▶ **Problem statement**
In your copy, the records appear word for word and the pictures do not appear at all.
:::
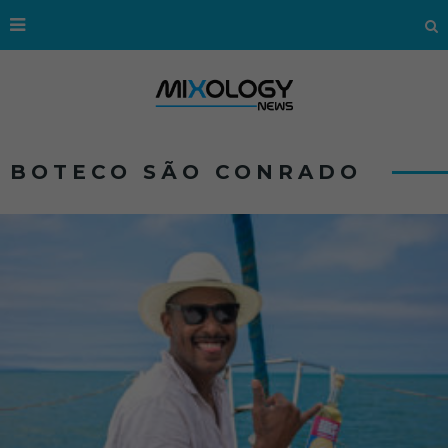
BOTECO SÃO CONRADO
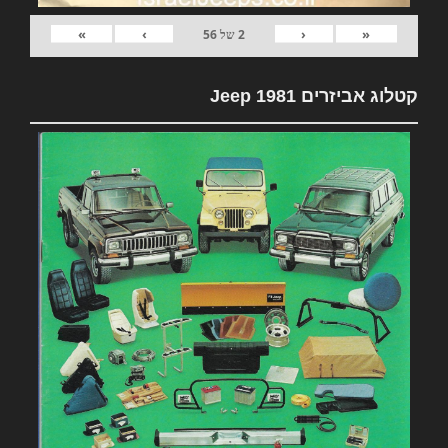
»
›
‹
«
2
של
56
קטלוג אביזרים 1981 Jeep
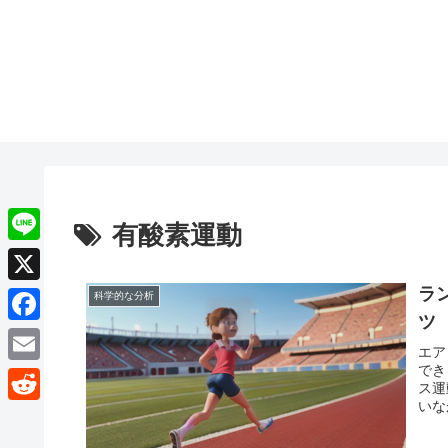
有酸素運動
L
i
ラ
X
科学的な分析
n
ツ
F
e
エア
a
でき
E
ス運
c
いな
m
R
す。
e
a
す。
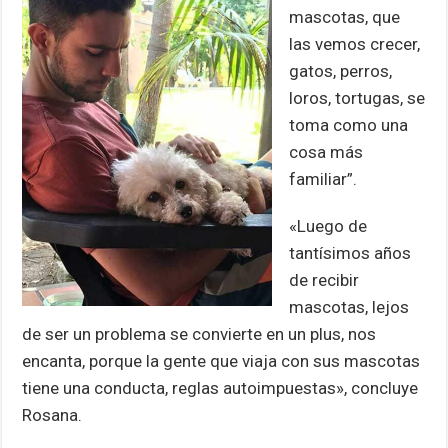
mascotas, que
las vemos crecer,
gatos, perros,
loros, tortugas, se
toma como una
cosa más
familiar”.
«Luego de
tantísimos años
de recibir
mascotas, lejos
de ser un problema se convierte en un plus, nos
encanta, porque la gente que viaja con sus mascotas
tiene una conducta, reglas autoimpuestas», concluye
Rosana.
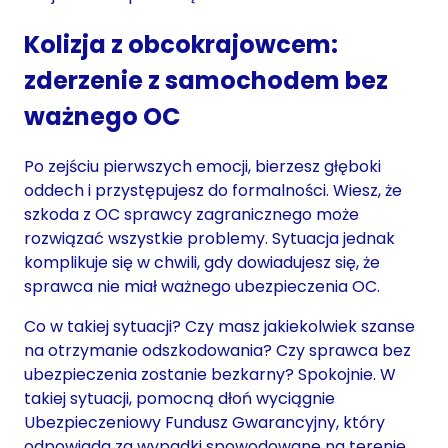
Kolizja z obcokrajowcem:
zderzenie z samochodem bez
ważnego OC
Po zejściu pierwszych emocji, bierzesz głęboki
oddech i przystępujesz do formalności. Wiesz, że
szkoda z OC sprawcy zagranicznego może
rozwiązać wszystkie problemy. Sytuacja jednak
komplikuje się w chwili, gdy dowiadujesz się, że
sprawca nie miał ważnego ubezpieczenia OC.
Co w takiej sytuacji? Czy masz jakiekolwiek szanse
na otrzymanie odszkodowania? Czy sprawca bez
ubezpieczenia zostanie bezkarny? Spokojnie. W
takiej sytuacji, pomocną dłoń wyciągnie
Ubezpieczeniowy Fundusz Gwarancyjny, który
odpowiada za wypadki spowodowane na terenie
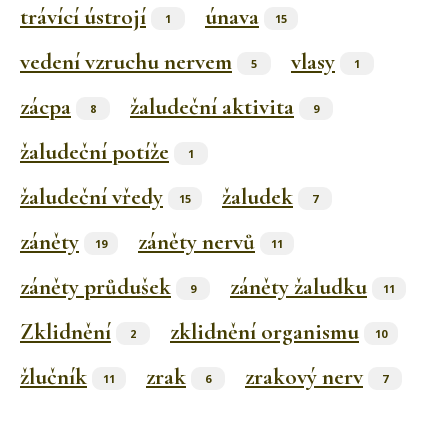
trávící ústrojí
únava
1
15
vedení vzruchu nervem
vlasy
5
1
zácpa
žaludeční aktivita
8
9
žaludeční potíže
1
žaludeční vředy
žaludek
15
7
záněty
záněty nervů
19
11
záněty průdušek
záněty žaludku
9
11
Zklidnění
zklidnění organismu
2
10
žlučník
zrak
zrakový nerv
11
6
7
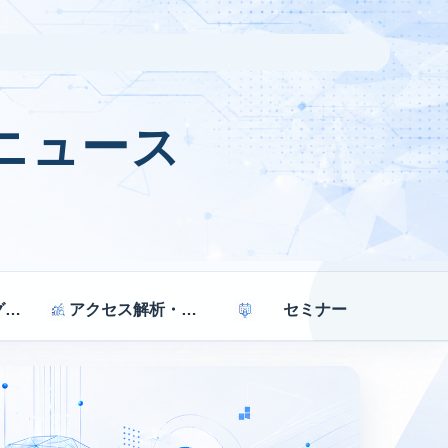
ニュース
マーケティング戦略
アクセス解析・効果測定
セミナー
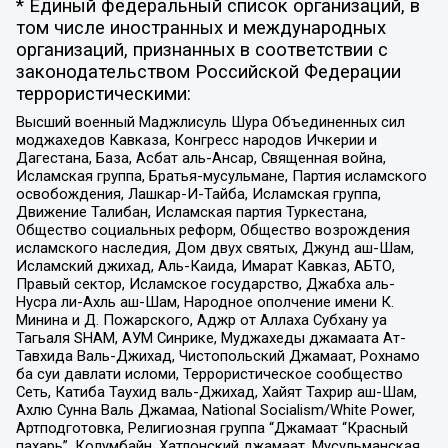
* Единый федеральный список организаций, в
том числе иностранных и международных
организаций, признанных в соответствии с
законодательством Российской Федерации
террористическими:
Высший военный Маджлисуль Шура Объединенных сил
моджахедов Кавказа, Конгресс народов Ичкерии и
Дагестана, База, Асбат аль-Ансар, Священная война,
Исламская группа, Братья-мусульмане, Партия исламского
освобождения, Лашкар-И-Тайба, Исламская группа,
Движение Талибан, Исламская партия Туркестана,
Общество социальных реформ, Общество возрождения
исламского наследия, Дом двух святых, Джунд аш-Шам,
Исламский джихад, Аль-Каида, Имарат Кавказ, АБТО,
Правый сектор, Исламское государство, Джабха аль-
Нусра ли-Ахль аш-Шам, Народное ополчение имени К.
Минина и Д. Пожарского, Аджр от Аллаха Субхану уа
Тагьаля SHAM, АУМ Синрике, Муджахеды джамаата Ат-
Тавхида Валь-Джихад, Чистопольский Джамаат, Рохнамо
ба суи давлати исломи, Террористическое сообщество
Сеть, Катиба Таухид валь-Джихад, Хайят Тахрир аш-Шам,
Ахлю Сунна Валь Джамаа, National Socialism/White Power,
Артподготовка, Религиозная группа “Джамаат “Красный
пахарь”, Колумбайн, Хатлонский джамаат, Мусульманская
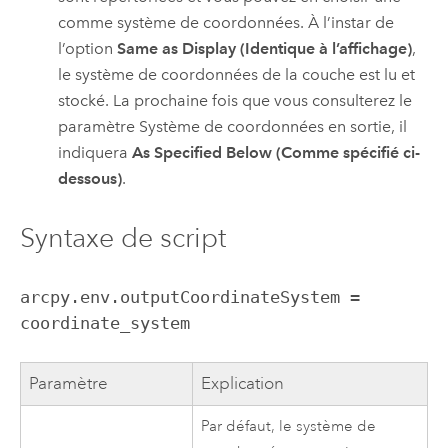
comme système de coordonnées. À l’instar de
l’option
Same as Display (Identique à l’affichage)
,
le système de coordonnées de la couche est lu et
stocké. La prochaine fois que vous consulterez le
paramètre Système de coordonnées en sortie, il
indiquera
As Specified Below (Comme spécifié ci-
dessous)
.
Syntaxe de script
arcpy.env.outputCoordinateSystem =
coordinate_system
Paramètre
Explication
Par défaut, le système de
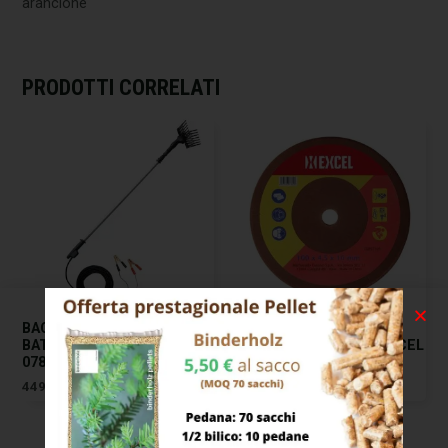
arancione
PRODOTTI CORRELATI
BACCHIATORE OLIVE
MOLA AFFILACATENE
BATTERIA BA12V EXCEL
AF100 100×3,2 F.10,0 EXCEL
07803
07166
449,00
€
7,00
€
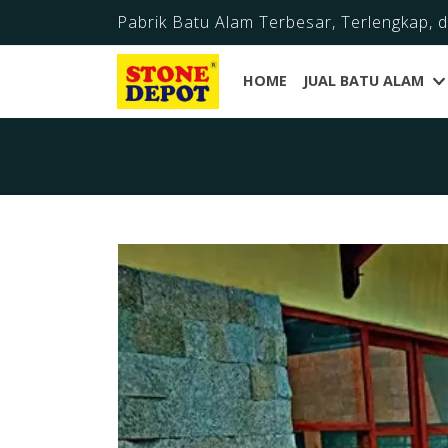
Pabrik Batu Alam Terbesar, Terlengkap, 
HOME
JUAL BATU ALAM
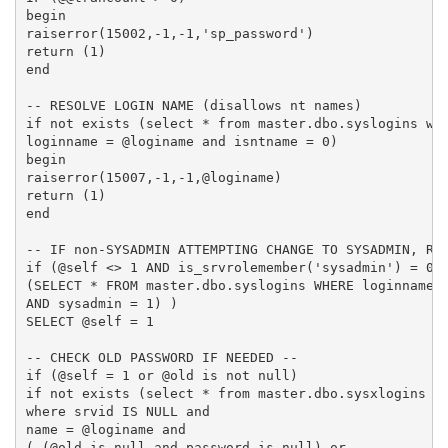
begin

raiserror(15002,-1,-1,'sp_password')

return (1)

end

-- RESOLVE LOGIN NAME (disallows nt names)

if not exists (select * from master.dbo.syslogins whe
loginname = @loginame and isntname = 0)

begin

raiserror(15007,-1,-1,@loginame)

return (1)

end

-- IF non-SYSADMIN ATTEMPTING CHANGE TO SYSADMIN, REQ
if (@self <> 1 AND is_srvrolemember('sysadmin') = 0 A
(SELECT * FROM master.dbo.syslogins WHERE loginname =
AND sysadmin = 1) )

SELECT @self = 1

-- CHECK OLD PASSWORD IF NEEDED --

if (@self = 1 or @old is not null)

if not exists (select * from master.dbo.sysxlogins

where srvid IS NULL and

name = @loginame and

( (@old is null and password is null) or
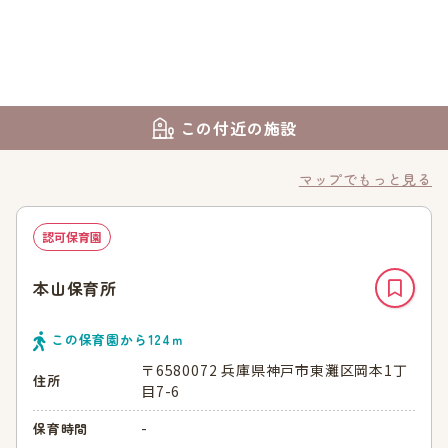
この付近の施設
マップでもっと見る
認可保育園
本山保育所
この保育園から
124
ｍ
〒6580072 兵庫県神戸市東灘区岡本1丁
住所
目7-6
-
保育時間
:::
▶ **Output below**
BOTECO SÃO CONRADO
»
›
‹
«
2
של
56
קטלוג אביזרים 1981 Jeep
有酸素運動
L
i
ラ
X
科学的な分析
n
ツ
F
e
エア
a
でき
E
ス運
c
いな
m
R
す。
e
a
す。
mascotas, que
las vemos crecer,
gatos, perros,
loros, tortugas, se
toma como una
cosa más
familiar”.
«Luego de
tantísimos años
de recibir
mascotas, lejos
de ser un problema se convierte en un plus, nos
encanta, porque la gente que viaja con sus mascotas
tiene una conducta, reglas autoimpuestas», concluye
Rosana.
Kolizja z obcokrajowcem:
zderzenie z samochodem bez
ważnego OC
Po zejściu pierwszych emocji, bierzesz głęboki
oddech i przystępujesz do formalności. Wiesz, że
szkoda z OC sprawcy zagranicznego może
rozwiązać wszystkie problemy. Sytuacja jednak
komplikuje się w chwili, gdy dowiadujesz się, że
sprawca nie miał ważnego ubezpieczenia OC.
Co w takiej sytuacji? Czy masz jakiekolwiek szanse
na otrzymanie odszkodowania? Czy sprawca bez
ubezpieczenia zostanie bezkarny? Spokojnie. W
takiej sytuacji, pomocną dłoń wyciągnie
Ubezpieczeniowy Fundusz Gwarancyjny, który
odpowiada za wypadki spowodowane na terenie
trávící ústrojí
únava
1
15
vedení vzruchu nervem
vlasy
5
1
zácpa
žaludeční aktivita
8
9
žaludeční potíže
1
žaludeční vředy
žaludek
15
7
záněty
záněty nervů
19
11
záněty průdušek
záněty žaludku
9
11
Zklidnění
zklidnění organismu
2
10
žlučník
zrak
zrakový nerv
11
6
7
ニュース
マーケティング戦略
アクセス解析・効果測定
セミナー
* Единый федеральный список организаций, в
том числе иностранных и международных
организаций, признанных в соответствии с
законодательством Российской Федерации
террористическими:
Высший военный Маджлисуль Шура Объединенных сил
моджахедов Кавказа, Конгресс народов Ичкерии и
Дагестана, База, Асбат аль-Ансар, Священная война,
Исламская группа, Братья-мусульмане, Партия исламского
освобождения, Лашкар-И-Тайба, Исламская группа,
Движение Талибан, Исламская партия Туркестана,
Общество социальных реформ, Общество возрождения
исламского наследия, Дом двух святых, Джунд аш-Шам,
Исламский джихад, Аль-Каида, Имарат Кавказ, АБТО,
Правый сектор, Исламское государство, Джабха аль-
Нусра ли-Ахль аш-Шам, Народное ополчение имени К.
Минина и Д. Пожарского, Аджр от Аллаха Субхану уа
Тагьаля SHAM, АУМ Синрике, Муджахеды джамаата Ат-
Тавхида Валь-Джихад, Чистопольский Джамаат, Рохнамо
ба суи давлати исломи, Террористическое сообщество
Сеть, Катиба Таухид валь-Джихад, Хайят Тахрир аш-Шам,
Ахлю Сунна Валь Джамаа, National Socialism/White Power,
Артподготовка, Религиозная группа “Джамаат “Красный
пахарь”, Колумбайн, Хатлонский джамаат, Мусульманская
comme système de coordonnées. À l’instar de
l’option
Same as Display (Identique à l’affichage)
,
le système de coordonnées de la couche est lu et
stocké. La prochaine fois que vous consulterez le
paramètre Système de coordonnées en sortie, il
indiquera
As Specified Below (Comme spécifié ci-
dessous)
.
Syntaxe de script
arcpy.env.outputCoordinateSystem =
coordinate_system
Paramètre
Explication
Par défaut, le système de
arancione
PRODOTTI CORRELATI
BACCHIATORE OLIVE
MOLA AFFILACATENE
BATTERIA BA12V EXCEL
AF100 100×3,2 F.10,0 EXCEL
07803
07166
449,00
€
7,00
€
Pabrik Batu Alam Terbesar, Terlengkap, 
HOME
JUAL BATU ALAM
begin

raiserror(15002,-1,-1,'sp_password')

return (1)

end

-- RESOLVE LOGIN NAME (disallows nt names)

if not exists (select * from master.dbo.syslogins whe
loginname = @loginame and isntname = 0)

begin

raiserror(15007,-1,-1,@loginame)

return (1)

end

-- IF non-SYSADMIN ATTEMPTING CHANGE TO SYSADMIN, REQ
if (@self <> 1 AND is_srvrolemember('sysadmin') = 0 A
(SELECT * FROM master.dbo.syslogins WHERE loginname =
AND sysadmin = 1) )

SELECT @self = 1

-- CHECK OLD PASSWORD IF NEEDED --

if (@self = 1 or @old is not null)

if not exists (select * from master.dbo.sysxlogins

where srvid IS NULL and

name = @loginame and

( (@old is null and password is null) or
この付近の施設
マップでもっと見る
認可保育園
本山保育所
この保育園から
124
ｍ
〒6580072 兵庫県神戸市東灘区岡本1丁
住所
目7-6
-
保育時間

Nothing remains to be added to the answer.